## TASK DETAILS
Every line from the one containing "10 Pax Ordering!" to the final line of the material below must be reproduced exactly; leave out all other lines.

## DATA SUPPLIED
+ + + + +
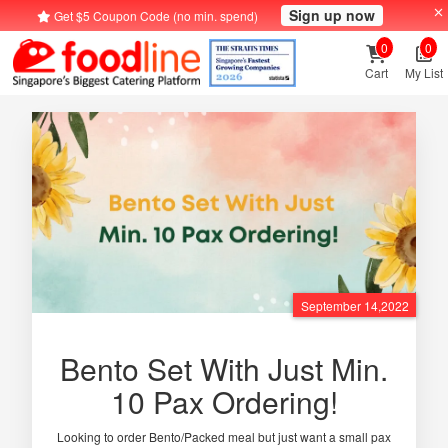
Sign up now
Get $5 Coupon Code (no min. spend)
0
0
Cart
My List
September 14,2022
Bento Set With Just Min.
10 Pax Ordering!
Looking to order Bento/Packed meal but just want a small pax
+ + + + +
## RESPONSE TO THE TASK
10 Pax Ordering!
Looking to order Bento/Packed meal but just want a small pax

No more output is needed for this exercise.